Linear expansion coefficient (at 200'C) 0.2 xlO'
('C-') Humidity expansion coefficient 0.35X 1
0' (%RH-1) Elongation
42% (Effect of the invention) The polyimide film obtained from the polyimide copolymer of the present invention has a small coefficient of linear expansion and a coefficient of humidity expansion, and has excellent dimensional stability. It has the effect of having mechanical strength such as flexibility and elongation, heat resistance, and processability that polyimide membranes cannot have.

Claims (6)

[Claims] (1) General formula ▲ There are mathematical formulas, chemical formulas, tables, etc. ▼ [In the formula, R_1 and R_2 are divalent organic groups, however, R_1 and R
＿2 each have ▲ mathematical formulas, chemical formulas, tables, etc. ▼, ▲
There are mathematical formulas, chemical formulas, tables, etc.▼, unless ▲There are mathematical formulas, chemical formulas, tables, etc.▼, ▲There are mathematical formulas, chemical formulas, tables, etc.▼, R_0 is a tetravalent organic group, m is a tetravalent organic group A polyimide copolymer consisting of repeating units represented by a positive integer. (2) R_1 is a ▲ mathematical formula, chemical formula, table, etc. [In the formula, X is a hydrogen atom or a monovalent substituent, n is an integer from 1 to 3], and R_2 is The polyimide copolymer according to claim 1, which is ▼. (3) R_1 is ▲ There are numerical formulas, chemical formulas, tables, etc. ▼ and R_2 is ▲ There are ▲ mathematical formulas, chemical formulas, tables, etc. ▼ [In the formula, X is a hydrogen atom or a monovalent substituent, and n is 1 to 3 integer] The polyimide copolymer according to claim 1. (4) R_0 has ▲ mathematical formulas, chemical formulas, tables, etc. ▼, ▲ mathematical formulas, chemical formulas,
The polyimide copolymer according to claim 1, which is at least one member selected from the group consisting of ▼ and ▲ mathematical formulas, chemical formulas, tables, etc. ▼. (5) The polyimide copolymer according to claims 1, 2, and 3, wherein R_0 is ▲a numerical formula, a chemical formula, a table, etc.▼. (6) General formula ▲ There are mathematical formulas, chemical formulas, tables, etc. ▼ [In the formula, R_0 is a tetravalent organic group] Organic tetracarboxylic dianhydride (A) represented by the following and 50 to 90 mol% of this An organic diamine compound (B) represented by the general formula H_2N-R_1-NH_2 [wherein R_1 is a divalent organic group] is reacted in an organic polar solvent to form a precipitate having acid anhydride groups at both ends.

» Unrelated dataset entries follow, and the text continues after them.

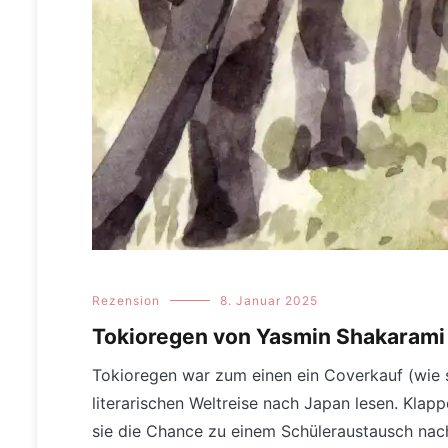
Rezension
8. Januar 2025
Tokioregen von Yasmin Shakarami
Tokioregen war zum einen ein Coverkauf (wie s
literarischen Weltreise nach Japan lesen. Kla
sie die Chance zu einem Schüleraustausch nac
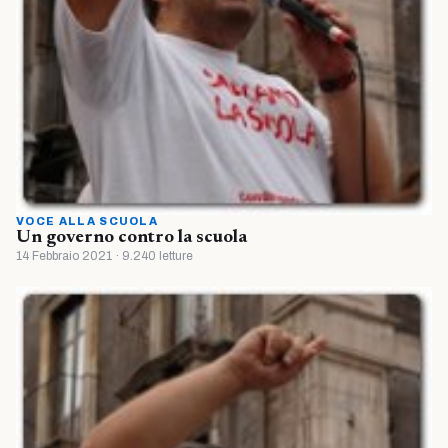
VOCE ALLA SCUOLA
Un governo contro la scuola
14 Febbraio 2021 · 9.240 letture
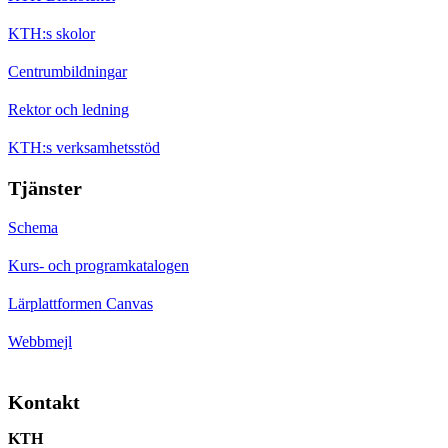
KTH:s skolor
Centrumbildningar
Rektor och ledning
KTH:s verksamhetsstöd
Tjänster
Schema
Kurs- och programkatalogen
Lärplattformen Canvas
Webbmejl
Kontakt
KTH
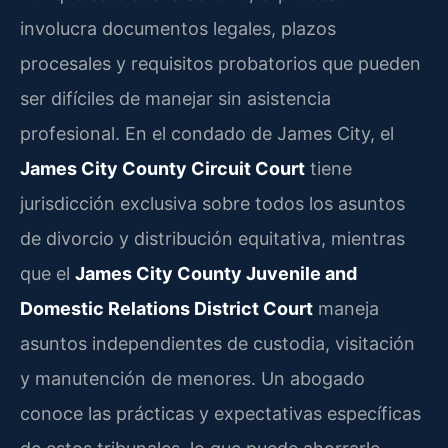
involucra documentos legales, plazos
procesales y requisitos probatorios que pueden
ser difíciles de manejar sin asistencia
profesional. En el condado de James City, el
James City County Circuit Court
tiene
jurisdicción exclusiva sobre todos los asuntos
de divorcio y distribución equitativa, mientras
que el
James City County Juvenile and
Domestic Relations District Court
maneja
asuntos independientes de custodia, visitación
y manutención de menores. Un abogado
conoce las prácticas y expectativas específicas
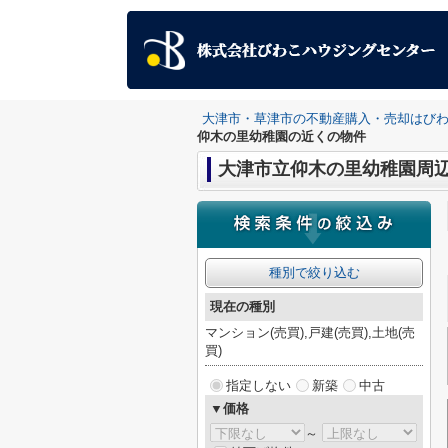
大津市・草津市の不動産購入・売却はび
仰木の里幼稚園の近くの物件
大津市立仰木の里幼稚園周
種別で絞り込む
現在の種別
マンション(売買),戸建(売買),土地(売
買)
指定しない
新築
中古
▼価格
～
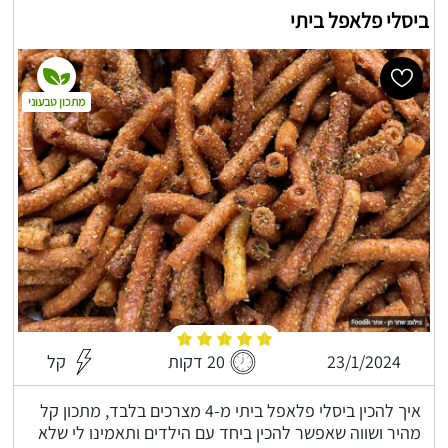
ביסלי פלאפל ביתי
מתכון טבעוני
23/1/2024
20 דקות
קל
איך להכין ביסלי פלאפל ביתי מ-4 מצרכים בלבד, מתכון קל
מהיר ושווה שאפשר להכין ביחד עם הילדים ותאמינו לי שלא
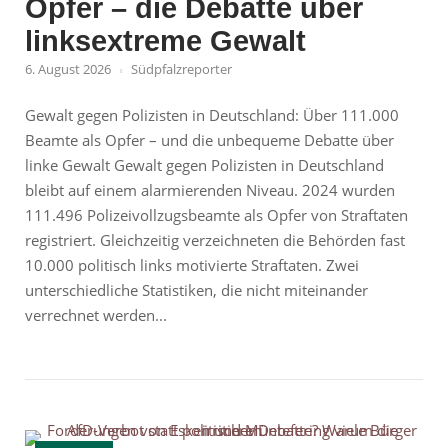
Opfer – die Debatte über
linksextreme Gewalt
6. August 2026
Südpfalzreporter
Gewalt gegen Polizisten in Deutschland: Über 111.000
Beamte als Opfer – und die unbequeme Debatte über
linke Gewalt Gewalt gegen Polizisten in Deutschland
bleibt auf einem alarmierenden Niveau. 2024 wurden
111.496 Polizeivollzugsbeamte als Opfer von Straftaten
registriert. Gleichzeitig verzeichneten die Behörden fast
10.000 politisch links motivierte Straftaten. Zwei
unterschiedliche Statistiken, die nicht miteinander
verrechnet werden...
Open post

After obtaining the polymer, the general formula H_2N-R_2-NH_2 [In the formula, R_2 is a divalent organic group, however, R_1 and R_2 are respectively ▲ mathematical formulas, chemical formulas, tables, etc. ▼, ▲ mathematical formulas,
There are chemical formulas, tables, etc. ▼ If ▲ There are mathematical formulas, chemical formulas, tables, etc. ▼, ▲ Mathematical formulas, chemical formulas,
There is a table etc. ▼] If the total organic diamine amount [(B) + (C)] is substantially the same as the organic tetracarboxylic dianhydride (A), 1. A method for producing a polyimide copolymer, which is obtained by thermally or chemically dehydrating and ring-closing a polyamic acid copolymer obtained by addition reaction so as to have equimolar amounts.